Riftan le levantó la barbilla para que sus ojos se encontraran con los de él.
—Cada vez que me acercaba a ti, parecías a punto de desmayarte.
Su tono acusatorio la puso nerviosa. Había sido ajena al hecho de que él la había notado antes de su boda, y se sorprendió al saber que había observado su reacción.
—Y-Yo estaba... a-sustada de usted. E-Era intimidantemente g-rande, y s-iempre tenía este aire h-elado a su a-lrededor. Parecía como si s-iempre estuviera e-nojado.
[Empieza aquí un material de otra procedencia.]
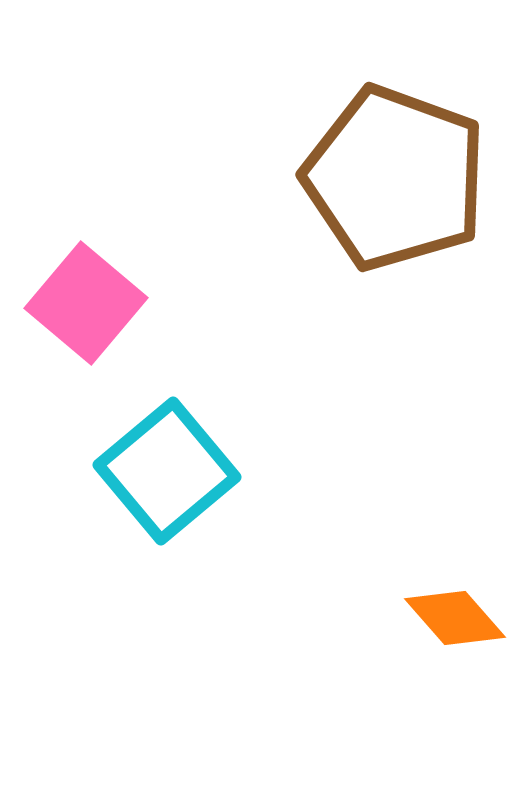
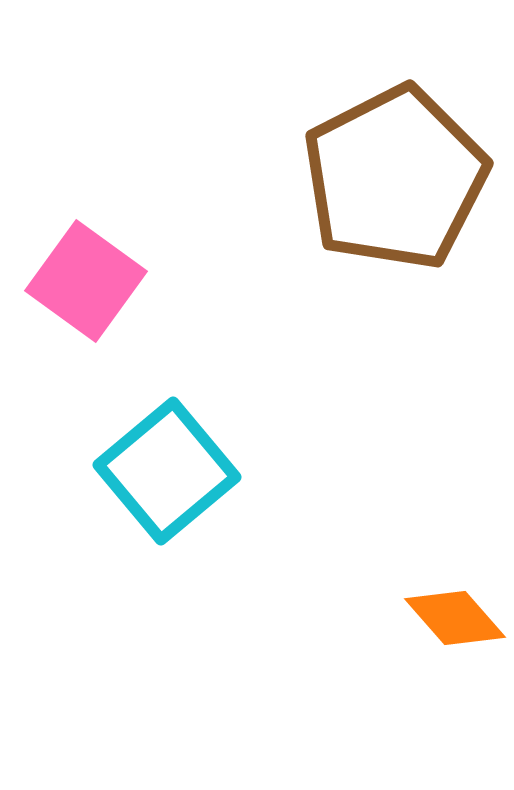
brown pentagon: rotated 25 degrees clockwise
pink square: moved 22 px up; rotated 4 degrees counterclockwise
Riftan permaneció en silencio. Maxi se removió incómoda en sus brazos.
—¿Todavía te resulto aterrador?
Maxi negó lentamente con la cabeza. Riftan estudió su rostro un momento, luego bajó lentamente los labios para encontrarse con los de ella. El beso tenía un tipo diferente de calidez de los besos juguetones con los que la había provocado antes en el día. Cuando sintió su lengua suave entrar en su boca, Maxi soltó un gemido bajo.
Con una mano acunándole el cuello, Riftan le acarició suavemente el cabello despeinado por el viento mientras le succionaba la lengua. Un hormigueo le recorrió la espalda a Maxi. Sintió que el pecho se le tensaba. Mientras Riftan le tomaba el pecho con una mano y apretaba suavemente, el calor comenzó a hervir dentro de ella.
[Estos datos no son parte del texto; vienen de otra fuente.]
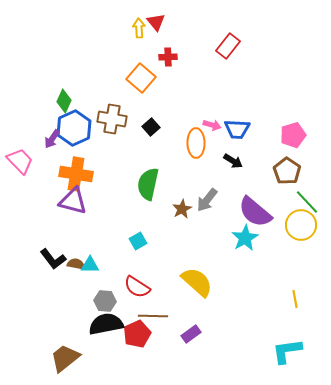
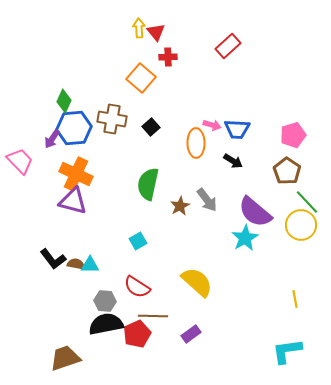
red triangle: moved 10 px down
red rectangle: rotated 10 degrees clockwise
blue hexagon: rotated 20 degrees clockwise
orange cross: rotated 16 degrees clockwise
gray arrow: rotated 75 degrees counterclockwise
brown star: moved 2 px left, 3 px up
brown trapezoid: rotated 20 degrees clockwise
—R-Riftan... e-estamos afuera.
—Está bien. Solo somos tú y yo aquí. Si alguien se acerca, podré notarlo de inmediato.
El calor que emanaba de su cuerpo la hizo temblar. No había notado su excitación por su expresión calmada. Cuando Riftan la atrajo más cerca y le alzó el dobladillo del vestido, Maxi lo miró desde abajo, sobresaltada. Sus ojos ardían de deseo.
—No tengas miedo. Jamás te lastimaría.
Sintiendo sus palabras resonar dentro de su pecho, Maxi contuvo la respiración mientras lo miraba desde abajo. Él apoyó la frente contra la de ella y le rozó la nariz con la suya antes de bajar a succionarle los labios. Un dedo largo se deslizó bajo su vestido y comenzó a acariciarla suavemente entre los muslos. Maxi se aferró a su cabello suave.
Jamás me lastimaría.
—Hueles a invierno —gimió él, hundiendo el rostro en su cuello para respirar su aroma.
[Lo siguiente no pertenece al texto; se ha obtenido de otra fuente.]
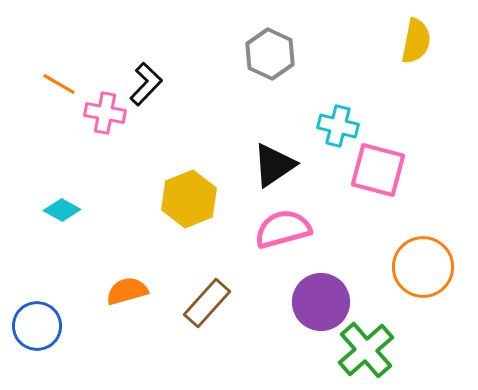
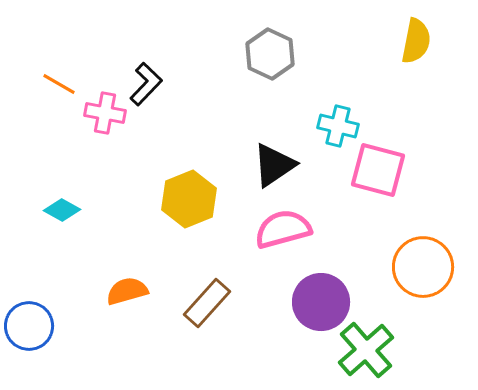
blue circle: moved 8 px left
Maxi pensó para sí que Riftan también olía a la brisa fresca del invierno. El almizcle penetrante de la corteza de árbol y el leve aroma de los caballos le llenaron los pulmones.
—Maldición. Quiero besar cada parte de ti, pero si te desnudo aquí afuera, te enfermarás.
Riftan le acarició impacientemente el cuerpo sobre el vestido. Maxi no sintió frío por el calor que ardía dentro de ella, pero no se lo dijo a Riftan, incapaz de reunir el valor para yacer desnuda en un campo abierto. Ya estaban haciendo algo que no debían hacer. Aun así, no podía obligarse a apartarse de él.
Riftan le succionó y mordisqueó el cuello mientras rápidamente se desataba las correas de sus pantalones. Sentada dentro de su capa, Maxi se subió el vestido hasta la cintura. Lo sintió entrar lentamente en ella. Cuando sintió que la estiraba hasta su límite, soltó un grito. Riftan la calmó acariciándole suavemente las caderas y besándole el cuello.
—Jamás volveré a lastimarte, Maxi. Está bien.
Maxi no lograba recordar que él alguna vez le hubiera hecho daño ni la razón por la que alguna vez le había tenido miedo. Se sentía como si Riftan Calypse siempre hubiera sido parte de ella. Maxi se aferró a su cuello como una mujer ahogándose.
Riftan le sujetó las caderas y se empujó más profundo dentro de ella. Mientras sus cuerpos se fusionaban, todo su cuerpo palpitaba, y el sonido del viento se volvió más distante. Comenzó a moverse encima de él, imitando sus movimientos sobre el caballo. Lo tomó hasta la empuñadura y se apretó alrededor de él antes de soltarlo con reticencia, repitiendo el movimiento una y otra vez.
Su corazón martilleaba, y su mente se disolvió extáticamente bajo su lluvia de besos.